After my first article about a semi-automated way for placing an opening family, here is my latest attempt at creating the perfect opening family.

A good opening family must have the following features:

  • hosted on a wall, a slab or a beam
  • visible in a 3D view
  • fully parametric
  • schedulable
  • sharable in its own model
  • a nice 2D representation

Lets explore these features.

To host them, but still keep the ability to share them in their own model, I use the Generic Model Face Base family template to create my opening family. This template allows me place my opening on any wall, slab or beam, even if they are in a linked model.

In this Generic Model, I create the Opening subcategory, where I will place every element of my opening.
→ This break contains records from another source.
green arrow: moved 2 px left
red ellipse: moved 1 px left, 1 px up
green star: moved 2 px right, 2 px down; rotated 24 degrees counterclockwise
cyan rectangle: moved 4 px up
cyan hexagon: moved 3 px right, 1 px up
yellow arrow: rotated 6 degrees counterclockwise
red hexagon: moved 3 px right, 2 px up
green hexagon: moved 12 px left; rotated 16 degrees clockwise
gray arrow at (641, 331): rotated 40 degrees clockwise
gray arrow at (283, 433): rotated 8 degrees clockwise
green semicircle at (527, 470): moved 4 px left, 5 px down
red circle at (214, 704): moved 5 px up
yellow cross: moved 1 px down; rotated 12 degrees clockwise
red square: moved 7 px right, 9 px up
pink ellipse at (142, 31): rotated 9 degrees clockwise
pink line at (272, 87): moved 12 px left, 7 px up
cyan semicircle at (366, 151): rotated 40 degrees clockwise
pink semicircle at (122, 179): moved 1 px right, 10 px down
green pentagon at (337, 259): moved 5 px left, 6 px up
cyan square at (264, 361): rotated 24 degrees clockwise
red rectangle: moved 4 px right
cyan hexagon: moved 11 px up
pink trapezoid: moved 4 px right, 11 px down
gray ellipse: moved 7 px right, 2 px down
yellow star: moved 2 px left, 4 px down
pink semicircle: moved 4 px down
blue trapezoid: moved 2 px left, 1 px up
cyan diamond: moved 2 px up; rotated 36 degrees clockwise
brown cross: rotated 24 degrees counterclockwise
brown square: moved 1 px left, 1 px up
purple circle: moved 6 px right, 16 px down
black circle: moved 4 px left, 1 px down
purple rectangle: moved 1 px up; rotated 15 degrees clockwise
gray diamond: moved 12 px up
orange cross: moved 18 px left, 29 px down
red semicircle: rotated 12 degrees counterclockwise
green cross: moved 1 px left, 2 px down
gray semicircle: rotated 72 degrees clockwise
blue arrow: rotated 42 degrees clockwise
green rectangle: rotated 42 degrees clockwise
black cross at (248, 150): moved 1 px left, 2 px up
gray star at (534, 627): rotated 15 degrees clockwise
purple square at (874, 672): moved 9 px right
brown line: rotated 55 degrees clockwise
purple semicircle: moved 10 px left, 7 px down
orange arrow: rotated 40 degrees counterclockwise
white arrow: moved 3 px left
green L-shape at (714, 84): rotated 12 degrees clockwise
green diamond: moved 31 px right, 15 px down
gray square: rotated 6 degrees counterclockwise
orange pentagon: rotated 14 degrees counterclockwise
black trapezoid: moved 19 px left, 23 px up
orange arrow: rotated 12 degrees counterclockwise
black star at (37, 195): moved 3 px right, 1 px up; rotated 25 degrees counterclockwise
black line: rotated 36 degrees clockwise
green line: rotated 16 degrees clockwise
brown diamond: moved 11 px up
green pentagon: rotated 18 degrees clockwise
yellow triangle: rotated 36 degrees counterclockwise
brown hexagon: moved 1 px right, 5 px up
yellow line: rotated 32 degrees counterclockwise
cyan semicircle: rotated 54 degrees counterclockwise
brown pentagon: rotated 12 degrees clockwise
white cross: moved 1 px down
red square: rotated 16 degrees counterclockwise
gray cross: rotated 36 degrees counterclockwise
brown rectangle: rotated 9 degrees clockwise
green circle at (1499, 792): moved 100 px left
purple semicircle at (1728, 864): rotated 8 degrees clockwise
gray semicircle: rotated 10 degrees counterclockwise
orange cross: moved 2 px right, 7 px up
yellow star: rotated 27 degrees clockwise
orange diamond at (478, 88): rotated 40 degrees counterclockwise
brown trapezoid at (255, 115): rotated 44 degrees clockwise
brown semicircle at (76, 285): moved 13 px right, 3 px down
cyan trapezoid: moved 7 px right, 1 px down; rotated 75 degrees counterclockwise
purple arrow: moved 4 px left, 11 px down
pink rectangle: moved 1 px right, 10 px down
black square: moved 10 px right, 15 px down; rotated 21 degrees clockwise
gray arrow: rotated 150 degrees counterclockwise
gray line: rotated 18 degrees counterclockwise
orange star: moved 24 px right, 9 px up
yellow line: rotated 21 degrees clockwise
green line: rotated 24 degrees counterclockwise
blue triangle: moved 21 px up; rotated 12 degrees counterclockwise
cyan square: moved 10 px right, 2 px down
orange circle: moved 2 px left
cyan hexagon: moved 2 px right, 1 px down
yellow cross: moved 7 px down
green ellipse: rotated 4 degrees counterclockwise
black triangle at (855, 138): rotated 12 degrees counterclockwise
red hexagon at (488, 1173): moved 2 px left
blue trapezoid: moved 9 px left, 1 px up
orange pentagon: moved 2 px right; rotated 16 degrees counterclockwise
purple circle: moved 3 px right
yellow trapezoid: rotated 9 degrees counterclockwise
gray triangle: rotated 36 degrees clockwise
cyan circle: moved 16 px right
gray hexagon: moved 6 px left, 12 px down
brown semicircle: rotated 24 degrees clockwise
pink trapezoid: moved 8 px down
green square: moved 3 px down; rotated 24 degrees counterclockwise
This will allow me to fine tune the display of my openings in my model.

I create a bunch of reference planes, and drive them with three shared parameters, Width, Height and Depth. These reference planes help me constrain the Void Form that will cut the host. This void form will create an actual hole in the wall or slab, and will allow me to perform accurate clash detections after integrating these openings.

To be able to see my opening in a 3D view, I draw some Model Lines to outline the general shape of the opening, and place them in the “Opening” subcategory. These Model Lines are only visible in 3D.

3D View

The 2D representation is a pretty complex subject, and I have yet to find the perfect solution. After some experiences with Model lines, I have switched to annotations elements. These annotations elements are drawn in two nested families, one for the projection symbol, the other for the cut symbol.

These annotation families are drawn in a Generic Model, with the “Opening” subcategory, in order to follow the same graphical rules than the main family.

I also use Masked Regions to draw filled patterns, and use the Generic Model Override in a plan view to fill them with black. I am not entirely satisfied with this solution, but the workaround involve Detail Items, and I don’t want to deal with two different categories.

PlanSection 1

Section 2

To display the elevation of my opening family in a tag, or a schedule, I create two shared parameter, Top Elevation and Bottom Elevation.

As I was searching for a solution to calculate the elevation, I notice a feature I wasn’t aware of, the “Schedule Level”, present since at least Revit 2015, that allow us to define a reference level. Revit use it to automatically calculate the corresponding elevation. Since this elevation cannot be used directly in a schedule or a tag, I use a Dynamo definition to update elevation values in my shared parameters. This Dynamo definition perform some simple calculation to retrieve Top and Bottom elevations, and send these values in the corresponding shared parameter.


My work with wall openings is far from complete, and subjects like sharing these openings, and managing their modifications are still pending. You will find hereĀ the different families, models and Dynamo definition used in this article, feel free to use or improve on them.